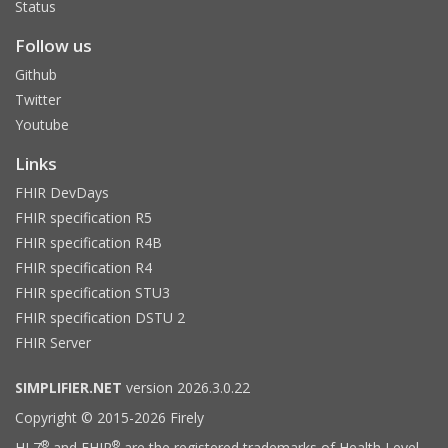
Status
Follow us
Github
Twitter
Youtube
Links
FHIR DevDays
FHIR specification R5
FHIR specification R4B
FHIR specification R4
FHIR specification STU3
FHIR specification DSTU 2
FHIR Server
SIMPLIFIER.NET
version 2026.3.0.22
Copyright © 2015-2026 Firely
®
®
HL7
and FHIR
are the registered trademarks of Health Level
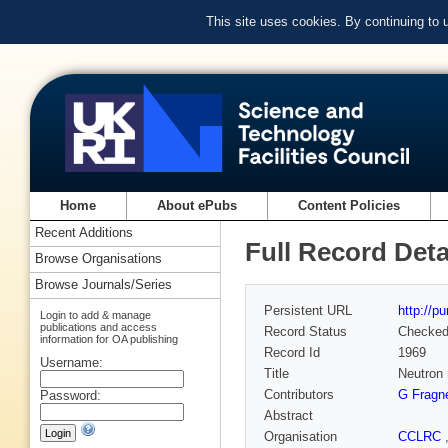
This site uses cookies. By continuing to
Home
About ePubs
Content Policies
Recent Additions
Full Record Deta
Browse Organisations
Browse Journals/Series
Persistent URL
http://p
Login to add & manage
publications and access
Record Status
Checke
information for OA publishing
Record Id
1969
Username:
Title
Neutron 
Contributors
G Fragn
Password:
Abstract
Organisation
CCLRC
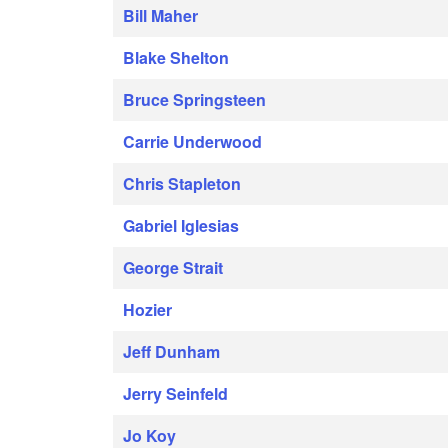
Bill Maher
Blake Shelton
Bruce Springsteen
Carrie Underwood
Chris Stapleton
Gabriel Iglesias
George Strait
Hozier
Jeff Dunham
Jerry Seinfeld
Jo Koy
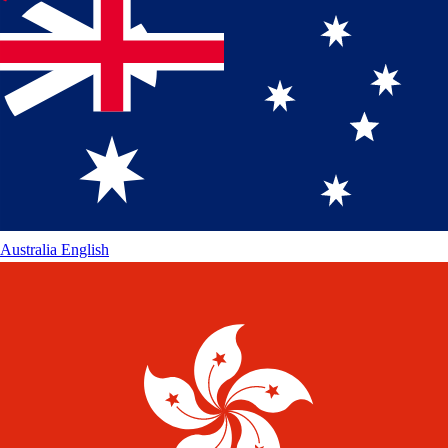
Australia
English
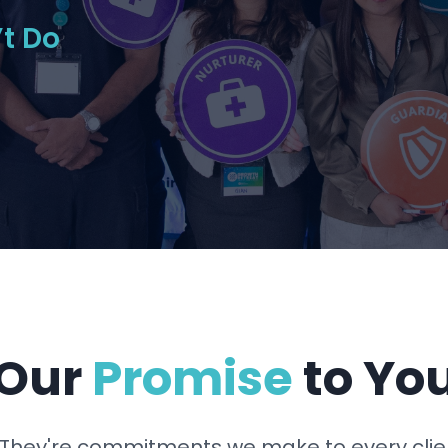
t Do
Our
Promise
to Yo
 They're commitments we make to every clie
--
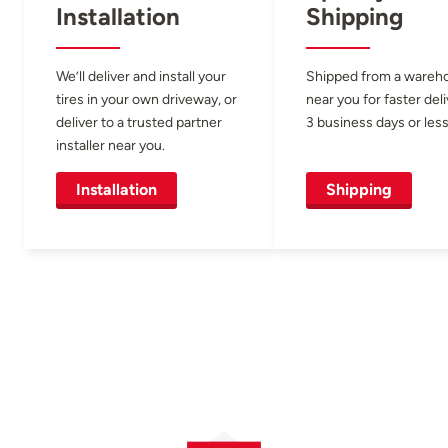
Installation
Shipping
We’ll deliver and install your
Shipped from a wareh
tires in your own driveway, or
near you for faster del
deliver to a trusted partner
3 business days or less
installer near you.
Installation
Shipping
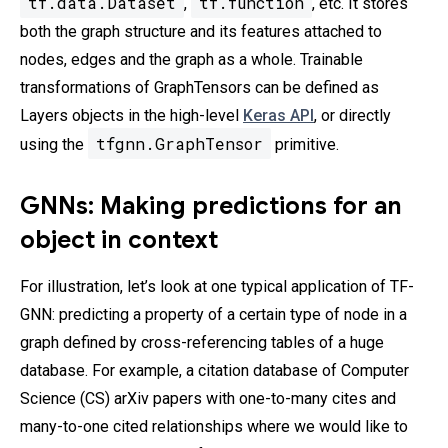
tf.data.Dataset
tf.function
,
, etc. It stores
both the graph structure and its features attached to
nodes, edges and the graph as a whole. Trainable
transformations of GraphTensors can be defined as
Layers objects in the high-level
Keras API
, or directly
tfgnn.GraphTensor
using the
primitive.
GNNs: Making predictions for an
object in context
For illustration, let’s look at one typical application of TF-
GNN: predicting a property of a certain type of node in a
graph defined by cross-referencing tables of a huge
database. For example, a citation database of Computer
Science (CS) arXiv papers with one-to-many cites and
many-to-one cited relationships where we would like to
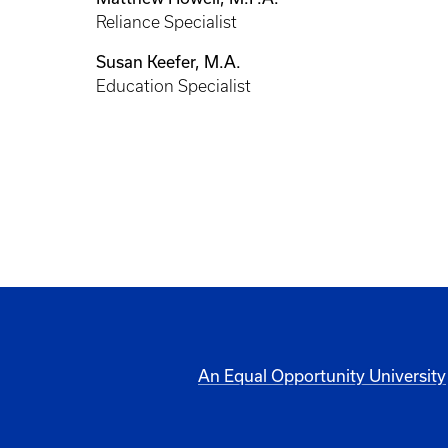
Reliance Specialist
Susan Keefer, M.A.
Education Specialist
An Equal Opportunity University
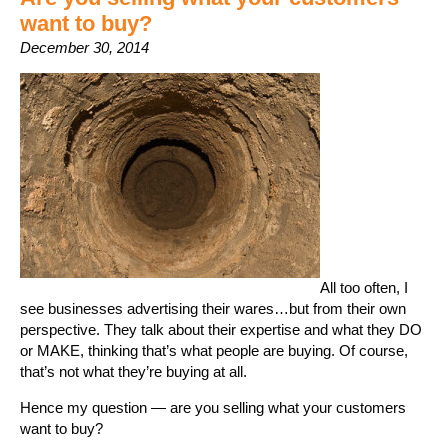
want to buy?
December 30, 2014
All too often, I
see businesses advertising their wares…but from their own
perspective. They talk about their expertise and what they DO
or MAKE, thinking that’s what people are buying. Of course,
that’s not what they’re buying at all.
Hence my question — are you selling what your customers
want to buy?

**Task requirements**
Tell how many lines of the data include the word "your", without any other words.

**Response to the exercise**
3